REQUIRED ACTION:
Please check every line of the listing for "Grenoble" and copy each line where it is found.

____ DATA EXCERPTS

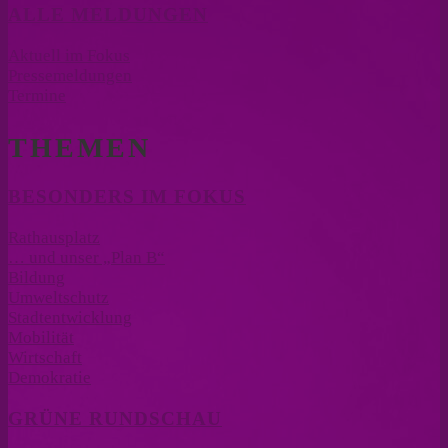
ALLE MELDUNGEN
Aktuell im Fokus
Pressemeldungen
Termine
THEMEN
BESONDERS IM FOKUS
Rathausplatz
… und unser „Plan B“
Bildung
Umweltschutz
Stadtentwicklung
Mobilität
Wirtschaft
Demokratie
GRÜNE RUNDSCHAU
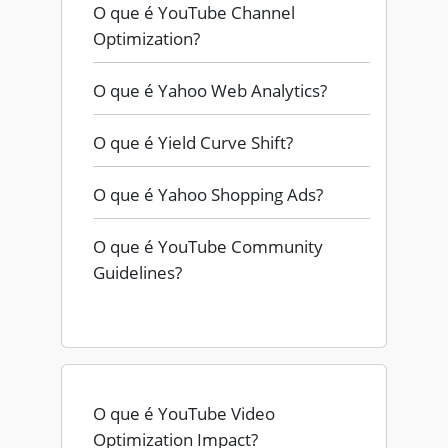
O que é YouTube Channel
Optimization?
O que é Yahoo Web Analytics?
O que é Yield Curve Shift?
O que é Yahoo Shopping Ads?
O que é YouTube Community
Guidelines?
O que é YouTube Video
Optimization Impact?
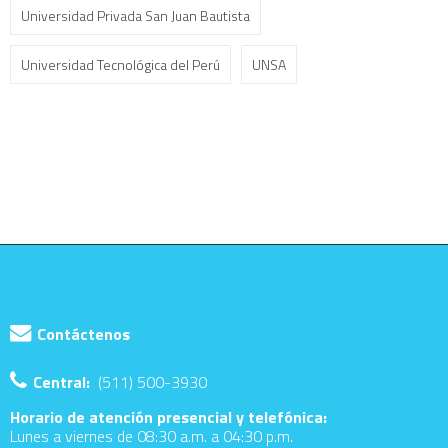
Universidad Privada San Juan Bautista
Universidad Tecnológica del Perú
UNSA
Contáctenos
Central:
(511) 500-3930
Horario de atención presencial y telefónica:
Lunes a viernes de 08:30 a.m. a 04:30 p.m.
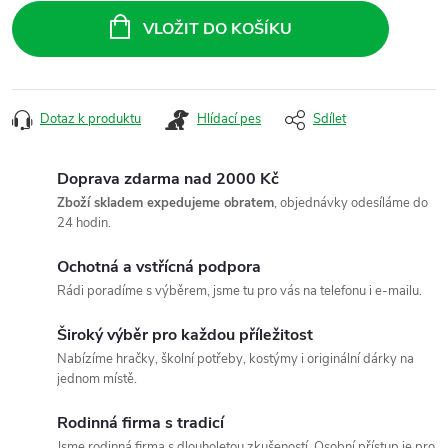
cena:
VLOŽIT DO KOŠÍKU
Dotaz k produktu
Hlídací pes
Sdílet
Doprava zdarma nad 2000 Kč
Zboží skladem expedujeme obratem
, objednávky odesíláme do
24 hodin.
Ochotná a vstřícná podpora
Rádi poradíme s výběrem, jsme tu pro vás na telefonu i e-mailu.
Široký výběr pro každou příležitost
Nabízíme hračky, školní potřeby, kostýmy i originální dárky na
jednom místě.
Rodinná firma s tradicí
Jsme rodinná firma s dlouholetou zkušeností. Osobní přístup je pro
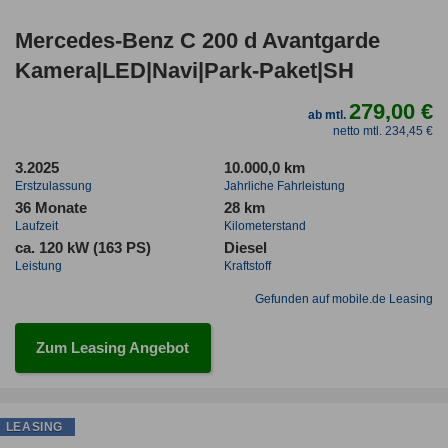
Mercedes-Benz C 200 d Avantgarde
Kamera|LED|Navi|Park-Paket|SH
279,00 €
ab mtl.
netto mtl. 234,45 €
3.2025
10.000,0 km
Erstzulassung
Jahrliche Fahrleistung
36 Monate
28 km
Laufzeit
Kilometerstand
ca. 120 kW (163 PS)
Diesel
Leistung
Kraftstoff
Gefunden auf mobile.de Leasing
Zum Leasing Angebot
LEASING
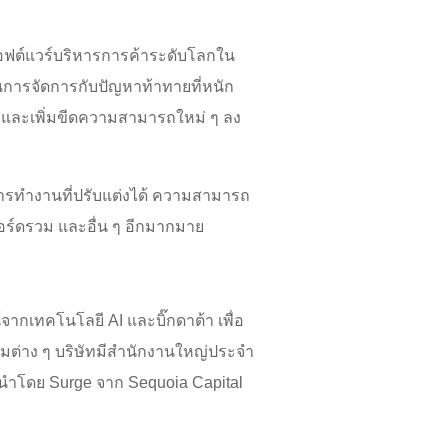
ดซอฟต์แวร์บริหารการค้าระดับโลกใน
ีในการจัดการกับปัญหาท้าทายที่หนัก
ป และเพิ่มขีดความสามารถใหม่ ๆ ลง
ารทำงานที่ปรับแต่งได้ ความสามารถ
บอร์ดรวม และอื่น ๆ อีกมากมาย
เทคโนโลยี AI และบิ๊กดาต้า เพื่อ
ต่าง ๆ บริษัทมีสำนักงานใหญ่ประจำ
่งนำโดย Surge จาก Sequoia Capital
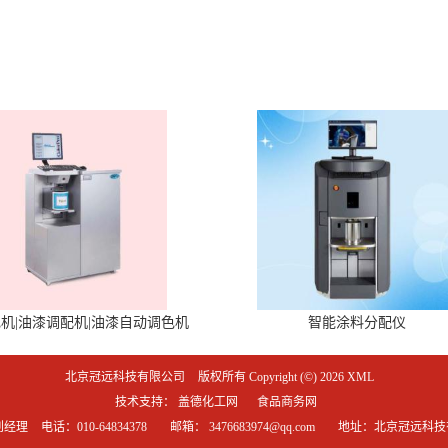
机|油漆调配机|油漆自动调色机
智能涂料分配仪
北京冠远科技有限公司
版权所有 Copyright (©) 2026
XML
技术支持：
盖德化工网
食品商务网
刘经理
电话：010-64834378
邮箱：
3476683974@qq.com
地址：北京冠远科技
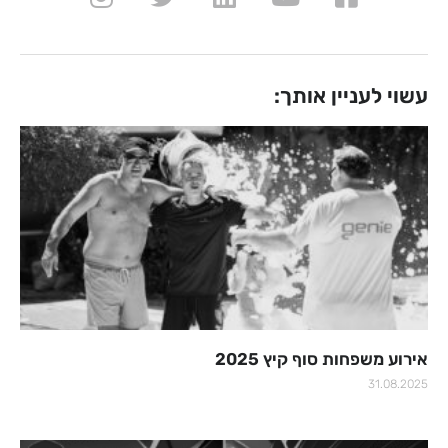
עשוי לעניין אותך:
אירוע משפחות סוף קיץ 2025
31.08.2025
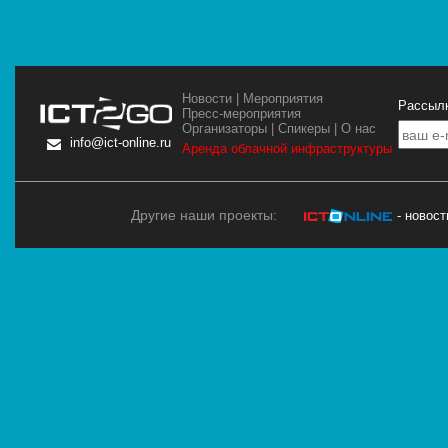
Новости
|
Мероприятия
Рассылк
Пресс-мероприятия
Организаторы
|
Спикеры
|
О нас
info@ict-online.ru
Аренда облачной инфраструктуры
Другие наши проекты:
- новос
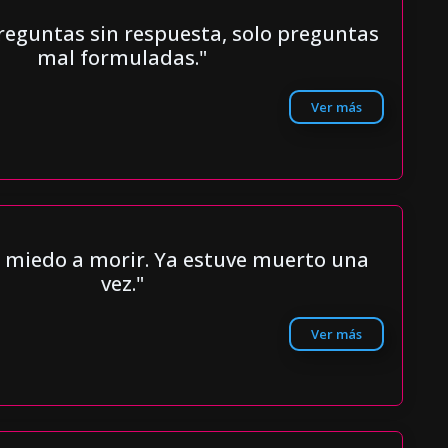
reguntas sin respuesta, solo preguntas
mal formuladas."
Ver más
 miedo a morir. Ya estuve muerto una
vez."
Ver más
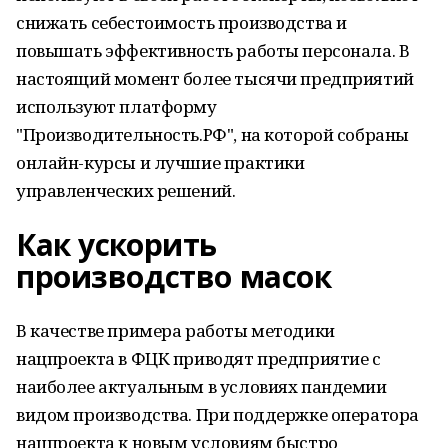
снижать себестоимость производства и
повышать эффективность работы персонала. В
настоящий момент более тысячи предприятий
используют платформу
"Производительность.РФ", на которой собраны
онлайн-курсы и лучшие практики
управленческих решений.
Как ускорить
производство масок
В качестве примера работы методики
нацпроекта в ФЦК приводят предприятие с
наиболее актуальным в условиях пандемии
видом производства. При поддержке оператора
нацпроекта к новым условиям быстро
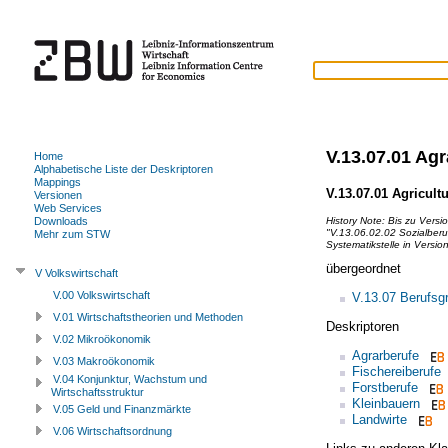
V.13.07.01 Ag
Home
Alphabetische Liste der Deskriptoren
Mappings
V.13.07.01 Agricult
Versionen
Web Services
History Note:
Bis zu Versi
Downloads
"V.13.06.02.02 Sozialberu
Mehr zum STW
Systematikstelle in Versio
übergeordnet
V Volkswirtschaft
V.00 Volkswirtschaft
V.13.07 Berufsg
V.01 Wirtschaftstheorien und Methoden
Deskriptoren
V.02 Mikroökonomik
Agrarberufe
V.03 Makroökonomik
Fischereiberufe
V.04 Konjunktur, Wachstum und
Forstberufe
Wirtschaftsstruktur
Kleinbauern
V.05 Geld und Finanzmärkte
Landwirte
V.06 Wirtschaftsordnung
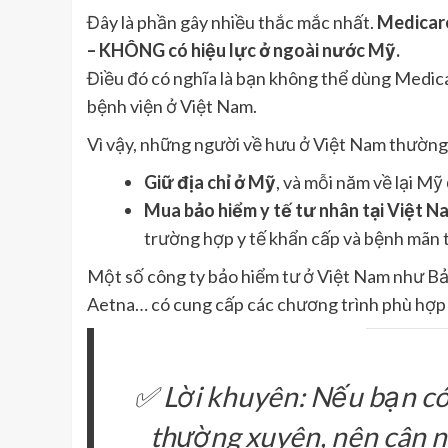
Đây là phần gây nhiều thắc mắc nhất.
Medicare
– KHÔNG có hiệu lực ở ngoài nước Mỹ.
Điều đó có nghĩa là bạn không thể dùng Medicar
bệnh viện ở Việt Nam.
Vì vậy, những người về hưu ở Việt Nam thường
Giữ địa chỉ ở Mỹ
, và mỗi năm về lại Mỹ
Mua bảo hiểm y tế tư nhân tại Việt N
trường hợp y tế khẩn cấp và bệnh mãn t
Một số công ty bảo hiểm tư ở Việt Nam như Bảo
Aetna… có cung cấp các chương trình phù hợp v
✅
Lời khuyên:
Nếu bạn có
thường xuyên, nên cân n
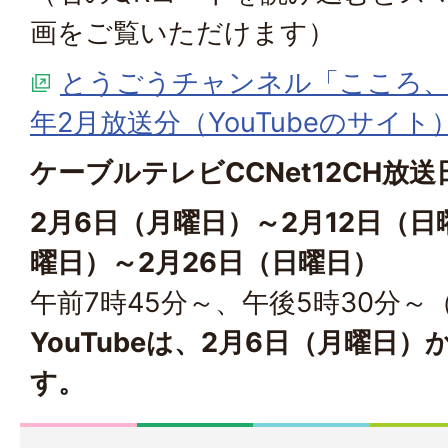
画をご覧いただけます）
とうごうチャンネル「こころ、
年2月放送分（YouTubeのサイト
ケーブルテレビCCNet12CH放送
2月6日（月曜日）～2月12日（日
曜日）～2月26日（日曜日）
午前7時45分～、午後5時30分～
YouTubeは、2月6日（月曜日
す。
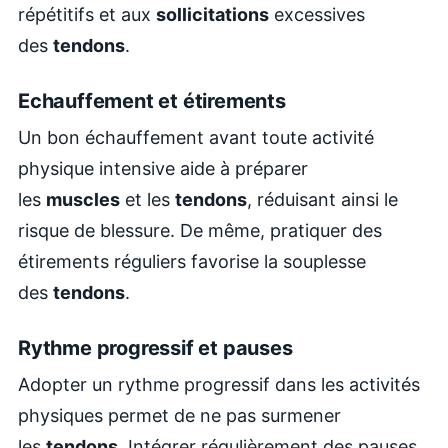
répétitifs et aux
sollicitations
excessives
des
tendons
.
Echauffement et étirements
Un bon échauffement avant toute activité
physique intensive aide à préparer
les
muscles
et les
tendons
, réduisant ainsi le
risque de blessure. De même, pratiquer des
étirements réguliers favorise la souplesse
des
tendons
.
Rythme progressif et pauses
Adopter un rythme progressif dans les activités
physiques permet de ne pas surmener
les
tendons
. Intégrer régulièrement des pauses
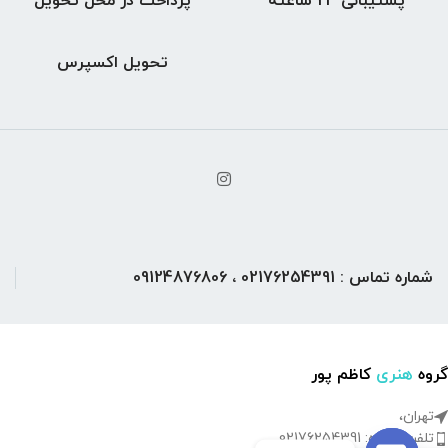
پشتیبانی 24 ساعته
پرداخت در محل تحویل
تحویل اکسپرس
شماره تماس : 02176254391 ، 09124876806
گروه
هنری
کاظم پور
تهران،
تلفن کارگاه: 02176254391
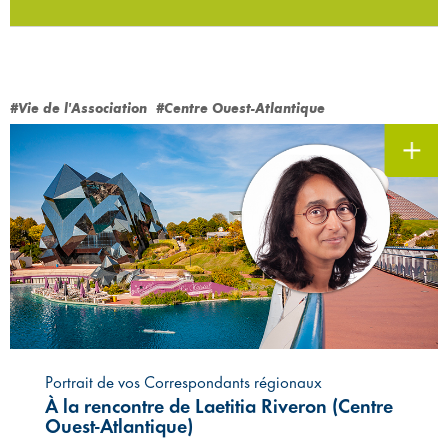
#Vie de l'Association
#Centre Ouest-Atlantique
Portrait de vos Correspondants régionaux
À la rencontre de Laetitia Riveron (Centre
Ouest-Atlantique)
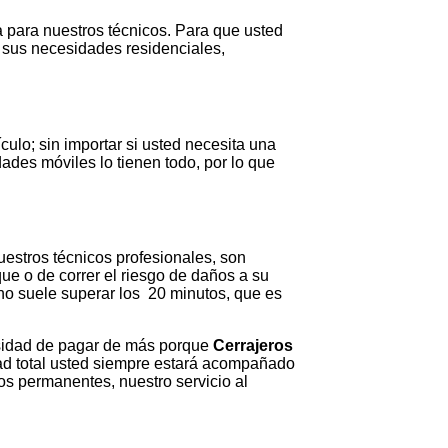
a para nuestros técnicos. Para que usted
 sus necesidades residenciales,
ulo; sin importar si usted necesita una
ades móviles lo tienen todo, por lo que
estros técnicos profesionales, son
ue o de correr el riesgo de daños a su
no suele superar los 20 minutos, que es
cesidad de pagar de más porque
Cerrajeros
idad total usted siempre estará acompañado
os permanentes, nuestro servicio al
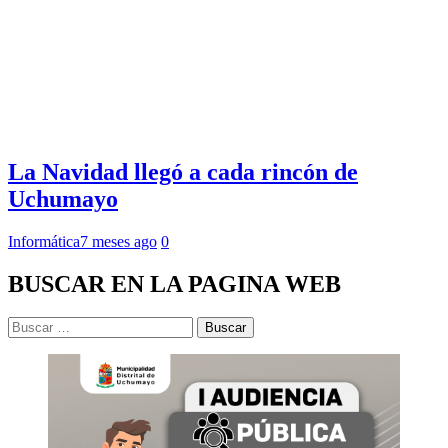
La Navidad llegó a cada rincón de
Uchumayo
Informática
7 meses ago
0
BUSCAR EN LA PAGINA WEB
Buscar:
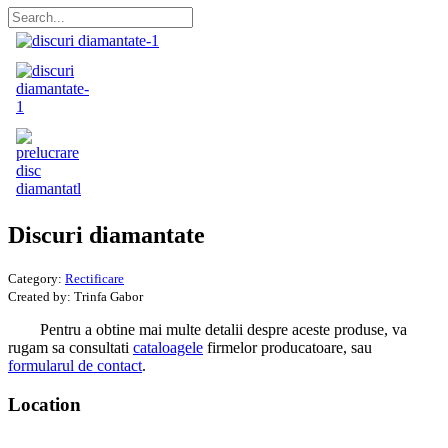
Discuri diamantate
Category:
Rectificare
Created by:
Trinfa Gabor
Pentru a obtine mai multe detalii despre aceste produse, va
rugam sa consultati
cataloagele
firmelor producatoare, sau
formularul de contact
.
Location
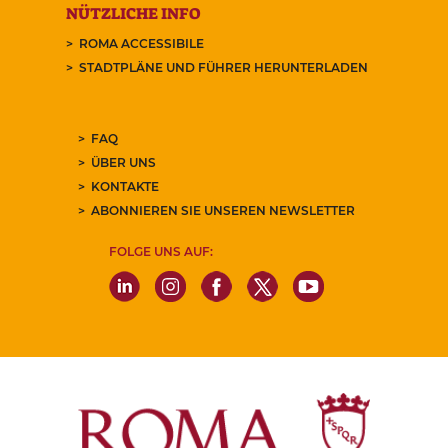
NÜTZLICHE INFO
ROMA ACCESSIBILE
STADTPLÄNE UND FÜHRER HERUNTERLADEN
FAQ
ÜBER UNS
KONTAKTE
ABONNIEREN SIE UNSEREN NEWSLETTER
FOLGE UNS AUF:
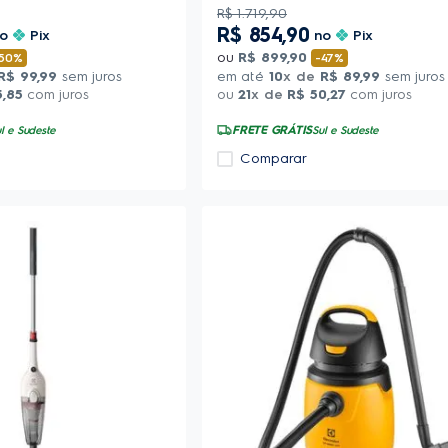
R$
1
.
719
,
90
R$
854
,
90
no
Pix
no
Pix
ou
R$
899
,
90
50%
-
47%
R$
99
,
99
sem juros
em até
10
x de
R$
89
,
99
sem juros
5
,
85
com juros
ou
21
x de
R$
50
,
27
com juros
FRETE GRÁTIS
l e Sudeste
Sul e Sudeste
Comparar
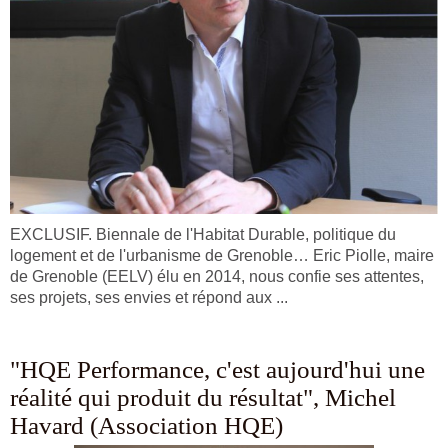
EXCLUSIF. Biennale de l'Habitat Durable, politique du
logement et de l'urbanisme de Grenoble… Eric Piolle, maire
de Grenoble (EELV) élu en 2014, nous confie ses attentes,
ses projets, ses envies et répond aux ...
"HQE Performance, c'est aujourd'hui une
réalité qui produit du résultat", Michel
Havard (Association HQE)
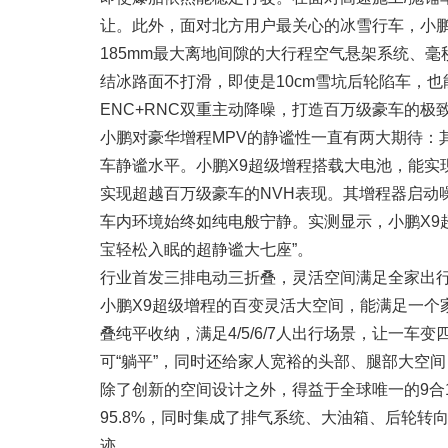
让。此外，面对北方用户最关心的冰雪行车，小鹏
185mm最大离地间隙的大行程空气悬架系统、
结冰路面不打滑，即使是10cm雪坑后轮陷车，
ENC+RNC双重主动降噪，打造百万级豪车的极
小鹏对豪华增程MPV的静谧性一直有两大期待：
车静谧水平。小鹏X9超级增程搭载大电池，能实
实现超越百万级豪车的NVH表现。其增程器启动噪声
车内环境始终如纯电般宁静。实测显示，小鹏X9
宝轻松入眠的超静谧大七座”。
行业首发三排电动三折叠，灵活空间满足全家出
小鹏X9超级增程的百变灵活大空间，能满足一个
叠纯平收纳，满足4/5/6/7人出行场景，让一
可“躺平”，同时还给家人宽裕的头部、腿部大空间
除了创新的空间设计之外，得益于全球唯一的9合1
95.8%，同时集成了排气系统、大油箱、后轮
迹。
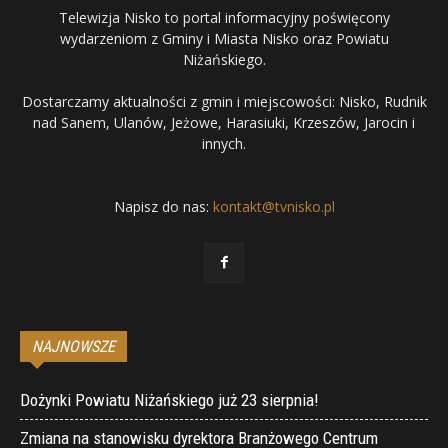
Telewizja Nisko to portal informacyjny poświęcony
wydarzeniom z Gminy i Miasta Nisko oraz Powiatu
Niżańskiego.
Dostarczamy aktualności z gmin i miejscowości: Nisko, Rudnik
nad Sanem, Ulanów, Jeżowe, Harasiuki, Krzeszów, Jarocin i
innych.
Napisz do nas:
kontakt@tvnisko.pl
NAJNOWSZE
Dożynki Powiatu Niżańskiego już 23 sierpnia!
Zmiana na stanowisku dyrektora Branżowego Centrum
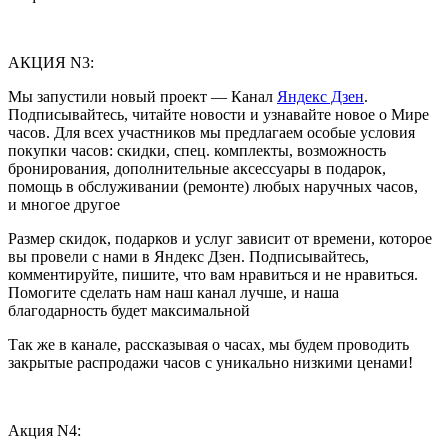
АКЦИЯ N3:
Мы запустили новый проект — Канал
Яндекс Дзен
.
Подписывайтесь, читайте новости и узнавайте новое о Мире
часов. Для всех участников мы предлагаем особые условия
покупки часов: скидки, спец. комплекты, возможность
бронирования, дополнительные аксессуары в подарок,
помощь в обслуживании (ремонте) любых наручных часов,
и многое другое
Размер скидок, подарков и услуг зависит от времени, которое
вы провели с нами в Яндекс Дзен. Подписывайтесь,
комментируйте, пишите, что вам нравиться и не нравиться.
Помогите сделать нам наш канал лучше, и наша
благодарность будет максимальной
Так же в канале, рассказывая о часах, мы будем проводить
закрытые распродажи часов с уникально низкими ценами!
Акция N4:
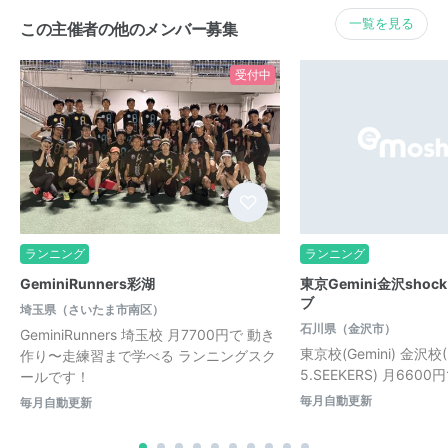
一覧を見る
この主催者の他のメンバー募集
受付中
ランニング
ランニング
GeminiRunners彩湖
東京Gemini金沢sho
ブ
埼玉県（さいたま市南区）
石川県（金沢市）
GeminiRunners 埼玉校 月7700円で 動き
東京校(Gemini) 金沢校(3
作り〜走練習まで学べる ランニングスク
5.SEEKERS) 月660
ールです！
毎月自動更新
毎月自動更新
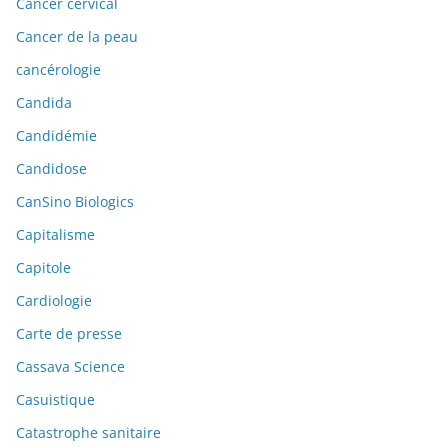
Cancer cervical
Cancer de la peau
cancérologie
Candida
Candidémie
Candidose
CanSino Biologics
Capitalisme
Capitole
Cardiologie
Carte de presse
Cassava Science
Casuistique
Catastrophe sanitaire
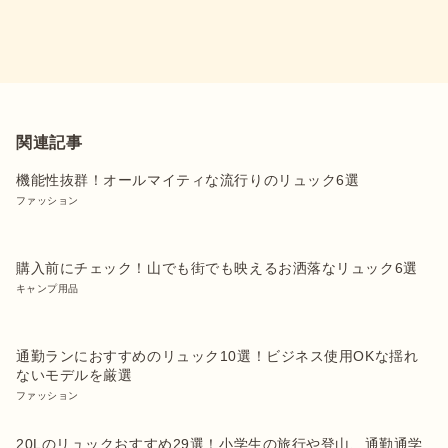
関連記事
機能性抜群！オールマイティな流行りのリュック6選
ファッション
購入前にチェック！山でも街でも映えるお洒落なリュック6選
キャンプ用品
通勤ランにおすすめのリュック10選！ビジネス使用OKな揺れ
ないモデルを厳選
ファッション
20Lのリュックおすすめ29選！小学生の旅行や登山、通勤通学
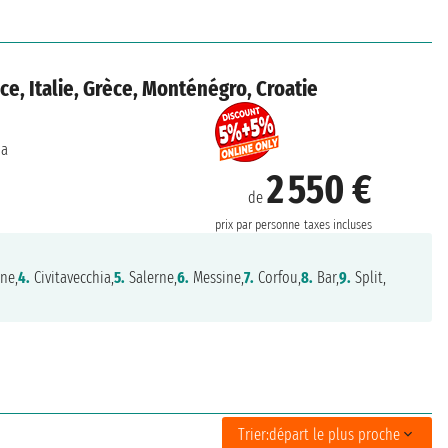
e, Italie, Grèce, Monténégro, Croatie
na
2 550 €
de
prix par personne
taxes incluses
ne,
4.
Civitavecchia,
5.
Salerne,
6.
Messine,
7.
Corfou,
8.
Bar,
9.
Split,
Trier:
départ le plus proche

________

SOLUTION FOR THIS TASK:
logement et de l'urbanisme de Grenoble… Eric Piolle, maire
de Grenoble (EELV) élu en 2014, nous confie ses attentes,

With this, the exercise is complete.